After years of bumming around the world, moving from apartment to apartment and thanking friends profusely for the use of their garages to store my things it still baffles me that I am completely incompetent at packing a bag. Certainly I’ve made advances over the years (thank god for e-books) but often when I return home I find that I’ve used pretty much nothing that I brought along.

There’s no reason to take along your full make-up kit. When it’s forty-some degrees in Thailand every day all you’re going to accomplish is sweating everything off into your cleavage by noon. The same goes for curling irons, in that sort of humidity you’ll be more concerned about blacking out in the back of a Song Tao with strangers than you will with the state of your hair. It’s usually by the end of the trip that I end up looking like something that belongs in the jungle anyway, cleanliness falls by the wayside and I’ll realize there’s a thin dreadlock snaking down the back of my neck. It’s not a good look, but it doesn’t take any time at all.
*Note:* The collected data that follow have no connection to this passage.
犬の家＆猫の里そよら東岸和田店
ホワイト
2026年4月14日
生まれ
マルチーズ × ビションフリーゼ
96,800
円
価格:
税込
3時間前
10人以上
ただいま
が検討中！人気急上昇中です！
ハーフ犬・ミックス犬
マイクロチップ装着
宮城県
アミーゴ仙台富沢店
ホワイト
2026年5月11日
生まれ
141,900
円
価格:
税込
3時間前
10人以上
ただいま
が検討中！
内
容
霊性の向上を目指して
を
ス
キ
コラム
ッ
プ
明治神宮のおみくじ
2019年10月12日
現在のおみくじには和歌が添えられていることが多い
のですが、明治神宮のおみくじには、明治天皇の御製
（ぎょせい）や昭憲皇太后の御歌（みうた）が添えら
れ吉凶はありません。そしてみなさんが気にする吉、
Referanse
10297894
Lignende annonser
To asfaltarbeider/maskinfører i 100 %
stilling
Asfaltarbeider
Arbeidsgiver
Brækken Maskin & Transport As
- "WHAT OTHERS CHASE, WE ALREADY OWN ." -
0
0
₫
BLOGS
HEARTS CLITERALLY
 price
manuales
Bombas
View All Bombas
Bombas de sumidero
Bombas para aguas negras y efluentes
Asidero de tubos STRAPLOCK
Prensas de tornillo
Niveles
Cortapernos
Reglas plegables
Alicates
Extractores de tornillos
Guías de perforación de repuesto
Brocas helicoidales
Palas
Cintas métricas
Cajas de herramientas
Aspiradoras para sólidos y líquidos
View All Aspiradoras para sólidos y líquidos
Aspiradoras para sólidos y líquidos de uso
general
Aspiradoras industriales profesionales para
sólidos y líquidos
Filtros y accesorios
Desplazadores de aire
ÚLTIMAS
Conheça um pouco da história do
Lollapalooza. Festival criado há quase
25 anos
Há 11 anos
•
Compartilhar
Now, when I think back to bags that I’ve hauled, walking across the border into Vietnam in the dawn and pulling out of busses as they jostled buckets that were literally filled with live squawking ducks, I wonder just who I’d been trying to impress in the first place. I think to motorcycle rides I took, trying to hold my bag steady as I whipped through the streets of Hoi Anne with a stranger, wondering about why I’d thought it so important to hang onto that clearly badly photocopied edition of Fear and Loathing on the Campaign Trail.

While I was in Laos I’d met a guy who’d lost everything. His bag had been loaded up with everyone else’s on the bus but the luggage compartment had opened somewhere on the journey and he’d been left with the clothes on his back. By the time I’d met him he’d been carting along a rice bag that someone had given him and in it was a single change of clothes and his toothbrush. It was, if nothing else, an argument for minimalism. Something that seemed to go right over my head.

Now when I travel the one luxury I’m thinking of doing away with is a single somewhat fancy dress. I’ll take it out at every lengthy stop, smoothing it out and letting it hang somewhere in the room. But now it just kind of makes me sad to have such things with me, as if the dress is the date that no one is going to take anywhere, as I slip past it without even a glance, smoothing my dirty hair back from my bare face, pulling on the same pair of jeans, readying for another night in a place that I don’t yet know.